La oración es el corazón de la vida de la Comunidad de Sant’Egidio, su primera “obra”. Cuando termina el día todas las Comunidades, tanto si son grandes como si son pequeñas, se reúnen alrededor del Señor para escuchar su Palabra y dirigirse a Él en su invocación. Los discípulos no pueden sino estar a los pies de Jesús, como María de Betania, para elegir la “mejor parte” (Lc 10,42) y aprender de Él sus mismos sentimientos (cfr. Flp 2,5).

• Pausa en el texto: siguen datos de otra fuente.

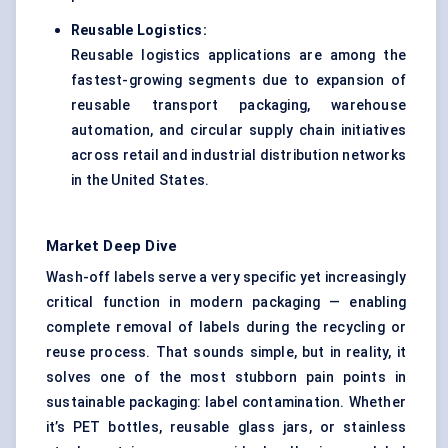
Reusable Logistics:
Reusable logistics applications are among the
fastest-growing segments due to expansion of
reusable transport packaging, warehouse
automation, and circular supply chain initiatives
across retail and industrial distribution networks
in the United States.
Market Deep Dive
Wash-off labels serve a very specific yet increasingly
critical function in modern packaging — enabling
complete removal of labels during the recycling or
reuse process. That sounds simple, but in reality, it
solves one of the most stubborn pain points in
sustainable packaging: label contamination. Whether
it’s PET bottles, reusable glass jars, or stainless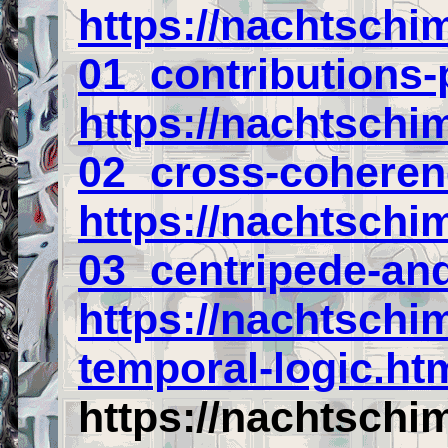
https://nachtschi
01_contributions-
https://nachtschi
02_cross-coheren
https://nachtschi
03_centripede-and
https://nachtschi
temporal-logic.ht
https://nachtschi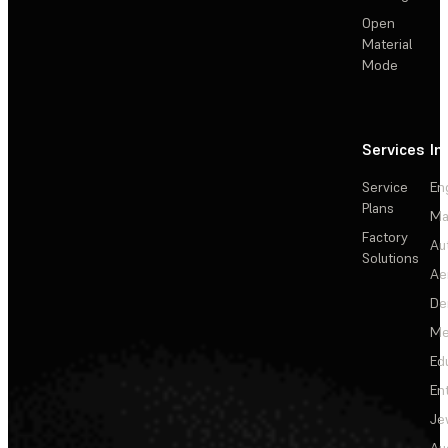
Open
Material
Mode
Services
In
Service
En
Plans
Ma
Factory
Au
Solutions
Ae
De
Me
Ed
En
Je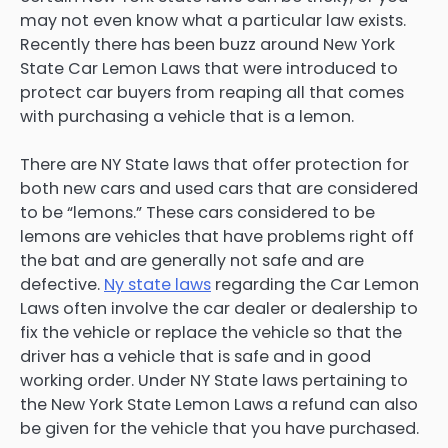
may not even know what a particular law exists.
Recently there has been buzz around New York
State Car Lemon Laws that were introduced to
protect car buyers from reaping all that comes
with purchasing a vehicle that is a lemon.
There are NY State laws that offer protection for
both new cars and used cars that are considered
to be “lemons.” These cars considered to be
lemons are vehicles that have problems right off
the bat and are generally not safe and are
defective.
Ny state laws
regarding the Car Lemon
Laws often involve the car dealer or dealership to
fix the vehicle or replace the vehicle so that the
driver has a vehicle that is safe and in good
working order. Under NY State laws pertaining to
the New York State Lemon Laws a refund can also
be given for the vehicle that you have purchased.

Siempre que la Comunidad vuelve al Señor, hace suya la súplica del discípulo anónimo: “¡Señor, enséñanos a orar” (Lc 11,1). Y Jesús, maestro de oración, continúa contestando: “Cuando oréis, decid: Abbá, Padre”.

Cuando oramos, aunque lo hagamos dentro de nuestro corazón, nunca estamos aislados ni somos huérfanos, porque somos en todo momento miembros de la familia del Señor. En la oración común se ve claramente, además del misterio de la filiación, el de la fraternidad.

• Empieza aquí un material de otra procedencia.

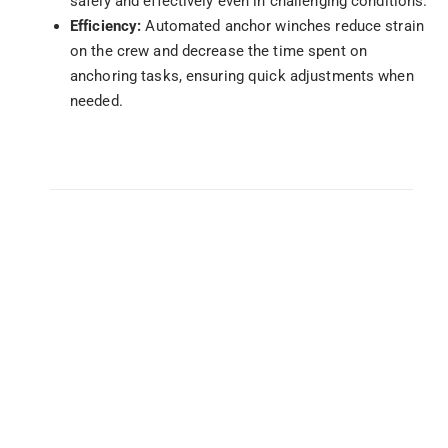
safely and effectively even in challenging conditions.
Efficiency:
Automated anchor winches reduce strain
on the crew and decrease the time spent on
anchoring tasks, ensuring quick adjustments when
needed.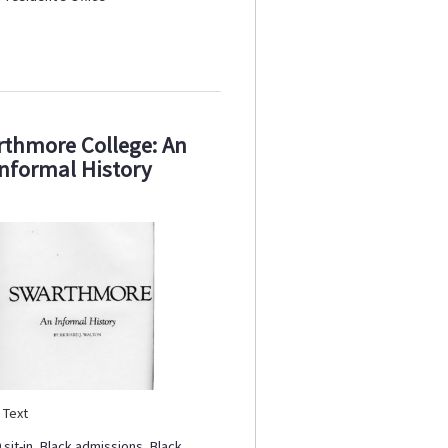
thmore College: An
Informal History
:
Text
 sit-in
,
Black admissions
,
Black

Las Comunidades de Sant'Egidio que hay por el mundo se reúnen en los distintos lugares que destinan a la oración y presentan al Señor las esperanzas y los dolores de los hombres y mujeres “vejados y abatidos” de los que habla el Evangelio (Mt 9,37). En aquella gente de entonces se incluyen los habitantes de las ciudades contemporáneas, los pobres que son marginados de la vida, todos aquellos que esperan que alguien les contrate (cfr. Mt 20).

La oración común recoge el grito, la aspiración, el deseo de paz, de curación, de sentido de la vida y de salvación que hay en los hombres y las mujeres de este mundo. La oración nunca es vacía. Sube incesante al Señor para que el llanto se transforme en alegría, la desesperación en felicidad, la angustia en esperanza y la soledad en comunión. Y para que el Reino de Dios llegue pronto a los hombres.